Ella, que acababa de pensar que habían llegado los refuerzos, pasó por muchas emociones: primero, conmoción y alivio.

¡Luego vino la solemnidad al ver al Pavo Real en lo alto!

Luego… confusión, al ver al joven Maestro de Gemas Humano sobre ese Pavo Real.

Pero la confusión no duró mucho.

Del joven coronado sobre el Pavo Real, una voz profunda y llena de autoridad se alzó para todos los de abajo.

—Cualquier Bestia que se atreva a mover un solo músculo de ahora en adelante, morirá.

…!

Palabras dominantes.

Unas que, cuando las Bestias que acababan de llevar a cabo una masacre las oyeron, ¡muchas de ellas alzaron la vista desafiantes y rugieron!

Y en el momento en que lo hicieron, Alexander agitó las manos.

¡BOOM!

Vishpala se movió una vez más y se transformó en un Pavo Real masivo, con sus alas moviéndose como cuchillas mientras una tormenta de relámpagos comenzaba a estallar a su alrededor.
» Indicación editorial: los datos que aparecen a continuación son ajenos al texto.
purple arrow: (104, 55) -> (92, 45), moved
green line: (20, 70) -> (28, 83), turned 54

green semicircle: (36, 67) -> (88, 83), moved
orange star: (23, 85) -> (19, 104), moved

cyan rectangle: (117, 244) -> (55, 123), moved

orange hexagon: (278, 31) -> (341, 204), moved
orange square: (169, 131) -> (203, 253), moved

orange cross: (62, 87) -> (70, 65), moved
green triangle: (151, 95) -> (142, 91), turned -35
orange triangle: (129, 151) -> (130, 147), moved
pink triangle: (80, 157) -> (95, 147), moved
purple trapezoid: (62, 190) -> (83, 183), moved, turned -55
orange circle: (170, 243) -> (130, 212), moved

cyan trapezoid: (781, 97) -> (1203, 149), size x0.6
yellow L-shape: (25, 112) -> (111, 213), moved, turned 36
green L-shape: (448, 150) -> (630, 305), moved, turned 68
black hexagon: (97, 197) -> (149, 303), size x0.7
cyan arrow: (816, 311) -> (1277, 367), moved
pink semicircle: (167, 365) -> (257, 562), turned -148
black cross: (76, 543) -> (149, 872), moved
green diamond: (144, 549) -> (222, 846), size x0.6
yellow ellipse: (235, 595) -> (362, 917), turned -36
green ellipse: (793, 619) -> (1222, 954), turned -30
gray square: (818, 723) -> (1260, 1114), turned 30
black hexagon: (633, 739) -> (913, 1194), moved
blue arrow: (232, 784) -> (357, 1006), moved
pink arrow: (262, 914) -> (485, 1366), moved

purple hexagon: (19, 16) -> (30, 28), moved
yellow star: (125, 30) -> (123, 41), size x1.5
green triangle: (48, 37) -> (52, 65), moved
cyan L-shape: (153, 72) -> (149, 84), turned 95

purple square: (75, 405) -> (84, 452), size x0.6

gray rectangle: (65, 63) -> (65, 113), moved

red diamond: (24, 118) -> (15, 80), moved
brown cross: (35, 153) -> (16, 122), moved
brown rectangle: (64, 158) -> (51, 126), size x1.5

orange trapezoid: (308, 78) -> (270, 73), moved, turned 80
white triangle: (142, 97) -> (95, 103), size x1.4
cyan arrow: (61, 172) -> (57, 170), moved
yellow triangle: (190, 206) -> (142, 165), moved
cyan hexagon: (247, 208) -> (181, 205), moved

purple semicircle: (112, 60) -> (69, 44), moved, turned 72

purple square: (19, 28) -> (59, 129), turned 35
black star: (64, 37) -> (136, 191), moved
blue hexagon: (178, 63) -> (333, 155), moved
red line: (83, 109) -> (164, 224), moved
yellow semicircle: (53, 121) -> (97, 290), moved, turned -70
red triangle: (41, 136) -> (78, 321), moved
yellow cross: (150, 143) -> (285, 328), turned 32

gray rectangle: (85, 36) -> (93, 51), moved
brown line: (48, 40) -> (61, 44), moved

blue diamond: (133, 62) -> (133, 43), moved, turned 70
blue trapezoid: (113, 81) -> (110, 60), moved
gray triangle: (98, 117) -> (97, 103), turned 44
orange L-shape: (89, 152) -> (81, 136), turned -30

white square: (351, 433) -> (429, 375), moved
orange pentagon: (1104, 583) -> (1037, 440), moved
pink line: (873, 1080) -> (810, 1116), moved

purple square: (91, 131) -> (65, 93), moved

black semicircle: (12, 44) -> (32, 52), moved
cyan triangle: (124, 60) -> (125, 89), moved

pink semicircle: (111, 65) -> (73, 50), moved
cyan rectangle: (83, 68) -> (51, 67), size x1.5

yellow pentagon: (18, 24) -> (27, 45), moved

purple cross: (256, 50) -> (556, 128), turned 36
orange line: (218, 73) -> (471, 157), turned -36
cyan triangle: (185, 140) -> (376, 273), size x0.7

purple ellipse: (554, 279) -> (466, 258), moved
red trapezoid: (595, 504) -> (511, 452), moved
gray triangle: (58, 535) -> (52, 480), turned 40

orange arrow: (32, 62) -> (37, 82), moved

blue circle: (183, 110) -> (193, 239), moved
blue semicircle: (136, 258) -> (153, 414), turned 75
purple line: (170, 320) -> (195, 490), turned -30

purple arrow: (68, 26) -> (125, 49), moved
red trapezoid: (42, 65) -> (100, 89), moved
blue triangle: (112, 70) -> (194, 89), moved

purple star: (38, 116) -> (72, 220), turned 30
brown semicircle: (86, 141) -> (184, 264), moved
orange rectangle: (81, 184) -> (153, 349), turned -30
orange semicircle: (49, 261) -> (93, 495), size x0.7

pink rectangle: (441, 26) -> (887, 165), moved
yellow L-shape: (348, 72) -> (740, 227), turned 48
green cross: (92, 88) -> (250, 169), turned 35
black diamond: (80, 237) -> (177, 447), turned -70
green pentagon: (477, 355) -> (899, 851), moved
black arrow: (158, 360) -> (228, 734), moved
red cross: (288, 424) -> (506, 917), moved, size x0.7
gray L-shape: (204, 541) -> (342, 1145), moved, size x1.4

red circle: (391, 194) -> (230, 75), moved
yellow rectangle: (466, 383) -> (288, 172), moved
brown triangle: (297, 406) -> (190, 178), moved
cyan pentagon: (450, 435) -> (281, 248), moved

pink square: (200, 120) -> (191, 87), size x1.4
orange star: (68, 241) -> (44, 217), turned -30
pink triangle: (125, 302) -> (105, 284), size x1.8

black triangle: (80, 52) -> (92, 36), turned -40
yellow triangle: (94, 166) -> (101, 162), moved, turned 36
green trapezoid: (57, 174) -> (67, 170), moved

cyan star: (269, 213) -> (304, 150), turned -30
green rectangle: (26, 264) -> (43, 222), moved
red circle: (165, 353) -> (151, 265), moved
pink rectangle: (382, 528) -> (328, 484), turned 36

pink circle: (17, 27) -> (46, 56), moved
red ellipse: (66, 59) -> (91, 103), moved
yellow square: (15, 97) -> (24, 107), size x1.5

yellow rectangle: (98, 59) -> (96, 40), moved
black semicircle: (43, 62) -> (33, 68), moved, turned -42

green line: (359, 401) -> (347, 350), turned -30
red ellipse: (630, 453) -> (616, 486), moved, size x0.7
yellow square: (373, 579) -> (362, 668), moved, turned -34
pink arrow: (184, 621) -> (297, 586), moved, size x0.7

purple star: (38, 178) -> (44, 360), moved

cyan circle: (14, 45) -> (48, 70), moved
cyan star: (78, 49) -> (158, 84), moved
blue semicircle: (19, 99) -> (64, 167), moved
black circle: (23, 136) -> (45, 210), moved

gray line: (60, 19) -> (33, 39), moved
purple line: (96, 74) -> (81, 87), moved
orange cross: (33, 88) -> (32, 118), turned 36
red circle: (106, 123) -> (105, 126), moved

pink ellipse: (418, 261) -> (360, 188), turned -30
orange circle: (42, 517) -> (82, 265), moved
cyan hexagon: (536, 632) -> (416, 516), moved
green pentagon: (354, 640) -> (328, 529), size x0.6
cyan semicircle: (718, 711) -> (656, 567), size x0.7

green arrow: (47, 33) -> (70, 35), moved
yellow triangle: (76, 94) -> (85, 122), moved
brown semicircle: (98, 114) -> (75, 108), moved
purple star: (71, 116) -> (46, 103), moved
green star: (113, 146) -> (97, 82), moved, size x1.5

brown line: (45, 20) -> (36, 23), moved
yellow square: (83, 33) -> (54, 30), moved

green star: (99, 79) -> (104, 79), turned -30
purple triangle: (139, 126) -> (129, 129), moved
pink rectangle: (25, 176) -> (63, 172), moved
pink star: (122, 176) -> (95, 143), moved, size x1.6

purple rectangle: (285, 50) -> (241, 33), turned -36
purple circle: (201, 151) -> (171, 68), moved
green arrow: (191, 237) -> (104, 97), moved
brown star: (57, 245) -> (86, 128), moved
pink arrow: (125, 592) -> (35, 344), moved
¡Los Esbirros Orcos se estrellaron contra las zonas de las Bestias desafiantes y la sangre comenzó a correr libremente!

Y entonces Alexander flotó desde el cuerpo de Anastasia, que también se unió a la contienda, y su figura descendió como un príncipe celestial que hubiera venido a salvar a las masas.

Flotó hacia abajo en medio de las multitudes de Bestias, su figura dirigiéndose directamente al centro del ejército donde el enorme cuerpo del Señor Bestia Pavor estaba partido en dos.

Había miles de Bestias por toda esa zona y, sin embargo, después de oír sus palabras y ver lo que les estaba pasando a las Bestias desafiantes en ese mismo instante… ¡ni una sola movió un músculo!

Todas se quedaron paralizadas mientras veían a Alexander descender sobre el Señor de las Bestias seccionado, con los ojos fijos en las Gemas Plateadas de sus Encastes mientras empezaba a arrancarlas una por una, junto con una Gema de Vida Ascendente particularmente grande.

La escena quedó grabada en la mente de todos los desesperados Maestros de Gemas humanos que no mucho antes habían pensado que se enfrentaban a la extinción; los que luchaban dentro de las murallas rotas miraban hacia fuera estupefactos mientras el otro Maestro de Gemas Ascendente de Nivel 7 aparecía junto a la mujer rodeada de llamas blancas.

Sus rostros ocultaban su conmoción mientras miraban a Alexander, sin que ninguna palabra saliera de sus labios.

Alexander, por otro lado, miraba con calma una Gema Plateada en sus manos.

A su alrededor, las Bestias estaban congeladas de miedo tras su entrada.

¡No había pasado ni un minuto y ya había puesto fin a la guerra que estaba causando graves bajas!